A newer plastic wastebasket sat by one shelf. Inside were torn condom wrappers and used condoms. Some of the living had been having fun down here. He wheeled himself to the dozen freezer drawers, lined in two rows one on top of the other. He pulled down his sleeve to cover his hand to keep his fingerprints off the handles and began opening the doors. The refrigerator hadn’t been on in years and the decaying flesh smell worsened. Meanwhile, pain was starting to radiate out of the middle of his back like mercury rising in a thermometer on a summer day. It scared him more than the old morgue around him.

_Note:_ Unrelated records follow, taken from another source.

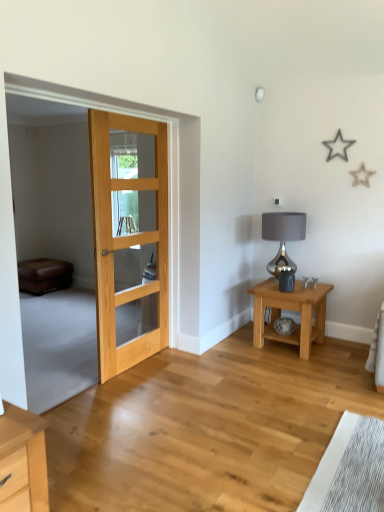 Question: From the image's perspective, does natural wood door at left appear higher than brown leather couch at left?

Choices:
 (A) yes
 (B) no

Answer: (A)

Question: Is natural wood door at left turned away from brown leather couch at left?

Choices:
 (A) no
 (B) yes

Answer: (A)

Question: Is natural wood door at left to the right of brown leather couch at left from the viewer's perspective?

Choices:
 (A) no
 (B) yes

Answer: (B)

Question: Does natural wood door at left have a lesser width compared to brown leather couch at left?

Choices:
 (A) yes
 (B) no

Answer: (A)

Question: From a real-world perspective, is natural wood door at left physically below brown leather couch at left?

Choices:
 (A) no
 (B) yes

Answer: (A)

Question: From the image's perspective, is natural wood door at left positioned above or below brown leather couch at left?

Choices:
 (A) above
 (B) below

Answer: (A)

Question: Is point (147, 256) closer or farther from the camera than point (21, 269)?

Choices:
 (A) farther
 (B) closer

Answer: (B)

Question: Looking at the image, does natural wood door at left seem bigger or smaller compared to brown leather couch at left?

Choices:
 (A) big
 (B) small

Answer: (A)

Question: From a real-world perspective, is natural wood door at left positioned above or below brown leather couch at left?

Choices:
 (A) above
 (B) below

Answer: (A)

Question: Looking at their shapes, would you say shiny metallic lamp at right is wider or thinner than natural wood door at left?

Choices:
 (A) wide
 (B) thin

Answer: (A)

Question: From the image's perspective, is shiny metallic lamp at right located above or below natural wood door at left?

Choices:
 (A) below
 (B) above

Answer: (A)

Question: Is point (289, 216) positioned closer to the camera than point (102, 121)?

Choices:
 (A) closer
 (B) farther

Answer: (B)

Question: Is shiny metallic lamp at right inside the boundaries of natural wood door at left, or outside?

Choices:
 (A) inside
 (B) outside

Answer: (B)

Question: Is light brown wood nightstand at lower right taller or shorter than shiny metallic lamp at right?

Choices:
 (A) tall
 (B) short

Answer: (B)

Question: Based on their positions, is light brown wood nightstand at lower right located to the left or right of shiny metallic lamp at right?

Choices:
 (A) left
 (B) right

Answer: (B) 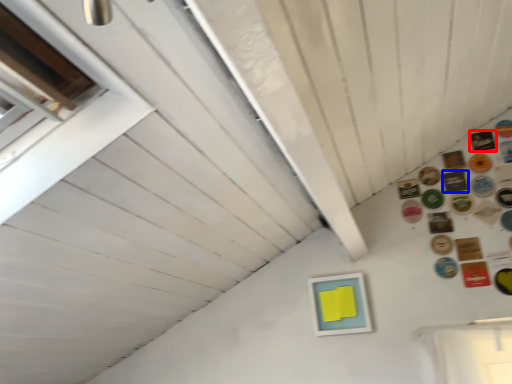 Question: Which object appears farthest to the camera in this image, button (highlighted by a red box) or button (highlighted by a blue box)?

Choices:
 (A) button
 (B) button

Answer: (A) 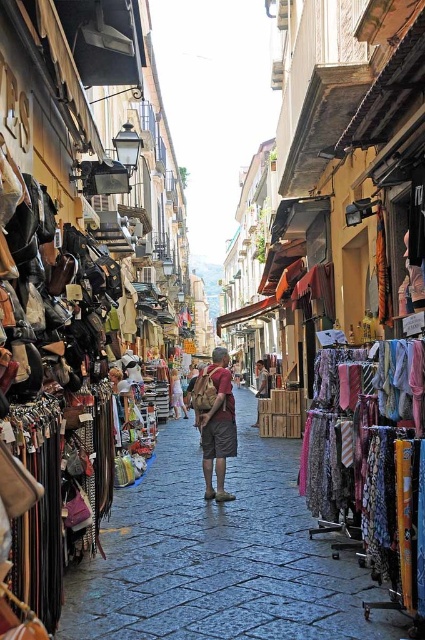 Is dark stone pavement at center closer to the viewer compared to light brown leather backpack at center?

Yes, it is in front of light brown leather backpack at center.

Is point (229, 621) behind point (263, 376)?

No, (229, 621) is in front of (263, 376).

Is point (193, 589) closer to camera compared to point (263, 380)?

That is True.

Locate an element on the screen. This screenshot has height=640, width=425. dark stone pavement at center is located at coordinates (220, 556).

Is brown leather backpack at center to the right of denim shorts at center from the viewer's perspective?

Correct, you'll find brown leather backpack at center to the right of denim shorts at center.

Based on the photo, which of these two, brown leather backpack at center or denim shorts at center, stands taller?

Standing taller between the two is brown leather backpack at center.

Image resolution: width=425 pixels, height=640 pixels. What are the coordinates of `brown leather backpack at center` in the screenshot? It's located at (215, 420).

Locate an element on the screen. brown leather backpack at center is located at coordinates (215, 420).

Is brown leather backpack at center thinner than light brown leather backpack at center?

Yes.

Describe the element at coordinates (215, 420) in the screenshot. I see `brown leather backpack at center` at that location.

Find the location of a particular element. This screenshot has height=640, width=425. brown leather backpack at center is located at coordinates (215, 420). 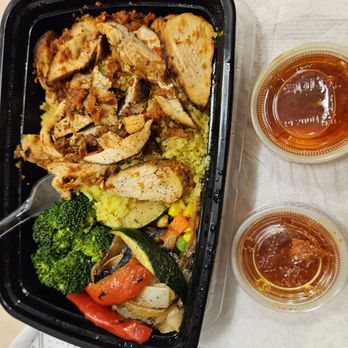 Locate an element on the screen. paper towel is located at coordinates (285, 14). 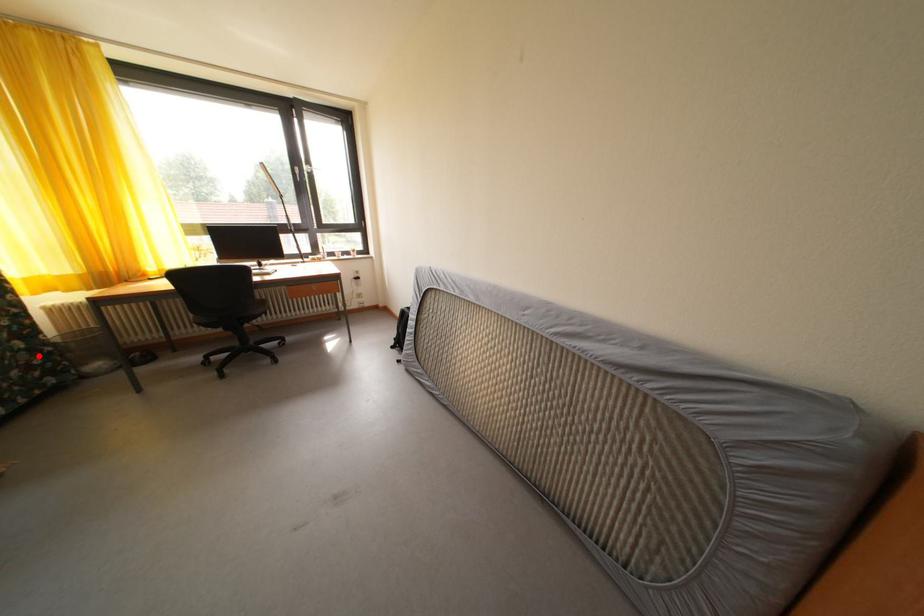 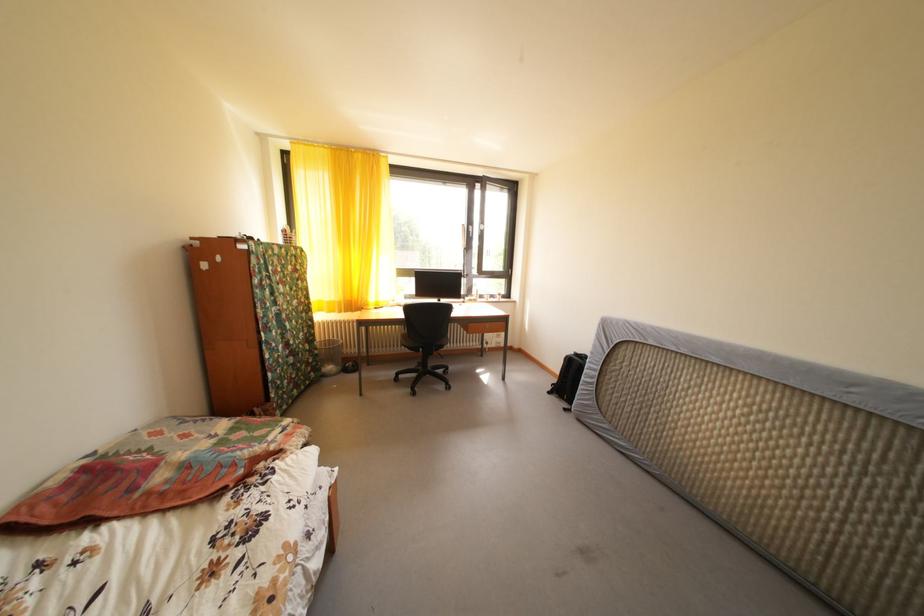 Question: A red point is marked in image1. In image2, is the corresponding 3D point closer to the camera or farther? Reply with the corresponding letter.

Choices:
 (A) The corresponding 3D point is closer.
 (B) The corresponding 3D point is farther.

Answer: (A) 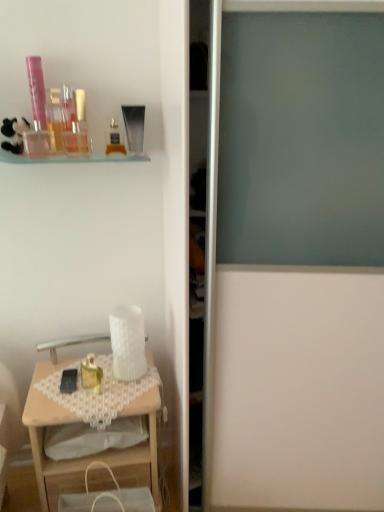 Locate an element on the screen. The height and width of the screenshot is (512, 384). free location in front of black matte mobile phone at lower left is located at coordinates (62, 401).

Just a little more time. A little more…
It was the drawer on the lower tier, one drawer in from the left. Will slowly pulled out the body tray, making a loud metal-on-metal racket. Just inside was a black trash bag. He carefully folded back the bag and saw the bloody clothes. Using the switchblade, he poked through the fabric until he found something solid. The knife hooked into it and Will pulled. The blade had caught on a lanyard used to hold an ID card. It was the kind of hospital identification Will had seen on every employee at Cincinnati Memorial. This one was caked with dried, dark blood, but not so much that Will couldn’t see the photo of a beautiful, auburn-haired woman and the lettering. It said Christine D. Lustig, MD.
Chapter Seventeen
She wanted nothing more than a long, hot shower and a Bushmills on the rocks. She could almost feel the softness of the robe against her as she waited to take her first sip. She would make it downstairs, bring the drink up to her bedroom, and lock herself in with her music and a book. With the commotion and arrest today, there was no reason she couldn’t get back to her old habits and just enjoy the downstairs. But not tonight. The day had been too intense. In addition to Lennie, she had been overloaded with patients. Just as she had been leaving, she had been paged to the emergency room with Trauma Team One. An ambulance had brought in a burn patient.